2ème Chambre civile, 31 mars 2025 — 23/00018
Texte intégral
Cour d'appel de Rennes TRIBUNAL JUDICIAIRE DE RENNES [Adresse 6] tél : [XXXXXXXX02]
Le 31 Mars 2025
N° RG 23/00018 - N° Portalis DBYC-W-B7H-KMXF
DEPARTEMENT D’ILLE ET VILAINE
C/
[G] [D]
J U G E M E N T F I X A N T I N D E M N I T E
Nous, Philippe BOYMOND, Juge au Tribunal judiciaire de Rennes, Juge de l'Expropriation pour le Département de l'Ille et Vilaine, désigné à cette fonction par ordonnance de monsieur le Premier Président de la Cour d'Appel de Rennes en date du 08 décembre 2023, assisté de Madame Annie PRETESEILLE, Greffier,
ENTRE :
Le DEPARTEMENT D’ILLE ET VILAINE, dont le siège est [Adresse 3], pris en la personne de M. Le Président du Conseil départemental d’Ille et Vilaine.
DEMANDEUR EXPROPRIANT
Représenté par Madame [T] [J], Responsable de la Mission Acquisitions Foncières, du Conseil départemental d'llle et Vilaine, habilitée à assurer la représentation du Président.
ET :
Monsieur [G] [D], demeurant [Adresse 5]
DÉFENDEUR locataire évincé, non comparant, ni représenté
ET :
Monsieur le Directeur Régional des Finances Publiques de la région Bretagne et du Département d’Ille et Vilaine, Division France Domaine[Adresse 1] [Adresse 7], représenté par monsieur [R] [E], Commissaire du Gouvernement.

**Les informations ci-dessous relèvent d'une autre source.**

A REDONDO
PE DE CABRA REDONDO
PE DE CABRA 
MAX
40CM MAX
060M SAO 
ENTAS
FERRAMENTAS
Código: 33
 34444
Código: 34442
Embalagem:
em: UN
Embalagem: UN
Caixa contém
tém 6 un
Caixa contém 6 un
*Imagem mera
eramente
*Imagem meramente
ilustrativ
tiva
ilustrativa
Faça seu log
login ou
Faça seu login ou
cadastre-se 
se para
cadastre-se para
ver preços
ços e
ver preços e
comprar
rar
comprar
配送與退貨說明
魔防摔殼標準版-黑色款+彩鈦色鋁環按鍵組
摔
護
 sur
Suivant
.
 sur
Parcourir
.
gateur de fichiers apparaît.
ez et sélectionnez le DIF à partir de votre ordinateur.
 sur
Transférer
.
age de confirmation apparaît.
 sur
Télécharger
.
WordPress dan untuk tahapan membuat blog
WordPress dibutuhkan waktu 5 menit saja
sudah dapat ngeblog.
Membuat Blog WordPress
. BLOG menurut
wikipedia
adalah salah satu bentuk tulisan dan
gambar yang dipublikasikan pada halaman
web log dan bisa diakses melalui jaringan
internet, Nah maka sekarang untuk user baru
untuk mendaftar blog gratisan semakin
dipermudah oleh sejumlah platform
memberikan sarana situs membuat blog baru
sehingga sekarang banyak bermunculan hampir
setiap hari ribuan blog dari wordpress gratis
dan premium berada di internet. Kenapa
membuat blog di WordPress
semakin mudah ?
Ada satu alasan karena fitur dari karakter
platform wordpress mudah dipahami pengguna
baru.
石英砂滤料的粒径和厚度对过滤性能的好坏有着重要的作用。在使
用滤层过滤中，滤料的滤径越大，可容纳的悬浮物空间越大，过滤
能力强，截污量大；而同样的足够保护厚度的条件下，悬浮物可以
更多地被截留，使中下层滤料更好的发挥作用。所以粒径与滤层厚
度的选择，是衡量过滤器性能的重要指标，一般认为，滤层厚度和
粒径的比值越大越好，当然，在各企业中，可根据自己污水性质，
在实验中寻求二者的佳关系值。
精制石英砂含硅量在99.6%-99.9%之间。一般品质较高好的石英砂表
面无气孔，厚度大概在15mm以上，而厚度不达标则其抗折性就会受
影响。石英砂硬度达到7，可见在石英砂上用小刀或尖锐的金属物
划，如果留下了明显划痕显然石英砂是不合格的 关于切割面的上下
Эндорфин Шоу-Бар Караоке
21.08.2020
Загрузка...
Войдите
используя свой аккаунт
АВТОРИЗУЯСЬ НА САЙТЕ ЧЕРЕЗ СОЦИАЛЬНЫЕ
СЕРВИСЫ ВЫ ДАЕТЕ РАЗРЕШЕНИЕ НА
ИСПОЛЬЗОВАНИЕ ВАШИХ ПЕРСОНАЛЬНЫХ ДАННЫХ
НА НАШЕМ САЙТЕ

PARTIE INTERVENANTE, comparant
DEBATS :
L'affaire a été plaidée le 03 mars 2025, et mise en délibéré pour être rendue le 31 Mars 2025 .
JUGEMENT :
Par jugement réputé contradictoire, en PREMIER RESSORT, par mise à disposition au Greffe
EXPOSE DU LITIGE
Par arrêté du 25 août 2022, le préfet de la région Bretagne, préfet d'Ille et Vilaine, a déclaré d'utilité publique le projet d'aménagement, par le conseil départemental d'Ille et Vilaine (35), d'une liaison cyclable entre la commune de [Localité 10] et celle de [Localité 8].
Par arrêté du 06 avril 2023, cette autorité a déclaré urgents les travaux nécessaires à la réalisation de cette liaison.

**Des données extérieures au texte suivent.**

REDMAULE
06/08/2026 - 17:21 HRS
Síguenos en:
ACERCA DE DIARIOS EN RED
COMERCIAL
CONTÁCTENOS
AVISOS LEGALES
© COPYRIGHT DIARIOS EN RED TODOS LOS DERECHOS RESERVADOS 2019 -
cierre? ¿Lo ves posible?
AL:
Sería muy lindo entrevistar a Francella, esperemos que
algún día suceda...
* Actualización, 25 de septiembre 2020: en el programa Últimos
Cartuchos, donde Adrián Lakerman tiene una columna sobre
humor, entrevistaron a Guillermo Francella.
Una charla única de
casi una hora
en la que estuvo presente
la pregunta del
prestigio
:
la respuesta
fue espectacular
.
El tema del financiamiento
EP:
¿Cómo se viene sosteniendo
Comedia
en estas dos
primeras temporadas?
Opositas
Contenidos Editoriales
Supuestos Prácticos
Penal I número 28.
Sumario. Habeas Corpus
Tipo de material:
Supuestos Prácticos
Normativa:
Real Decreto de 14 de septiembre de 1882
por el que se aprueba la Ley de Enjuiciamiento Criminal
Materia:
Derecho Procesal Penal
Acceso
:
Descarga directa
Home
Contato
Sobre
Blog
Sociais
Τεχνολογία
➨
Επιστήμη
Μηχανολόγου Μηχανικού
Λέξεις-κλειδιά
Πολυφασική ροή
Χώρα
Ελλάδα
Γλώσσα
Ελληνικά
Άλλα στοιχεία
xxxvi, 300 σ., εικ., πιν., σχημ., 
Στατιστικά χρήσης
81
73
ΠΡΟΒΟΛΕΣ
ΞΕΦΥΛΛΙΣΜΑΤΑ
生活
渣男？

Cette opération a notamment nécessité l'acquisition, par le département, d'une parcelle agricole d'une surface de 811 m2 située lieu-dit [Localité 9], sur la commune de [Localité 10] et cadastrée section ZD n°[Cadastre 4], laquelle est exploitée par M. [G] [D]. Ce transfert de propriété est intervenu de façon amiable, le 27 février 2023, entre l'expropriant et M. [I] [S].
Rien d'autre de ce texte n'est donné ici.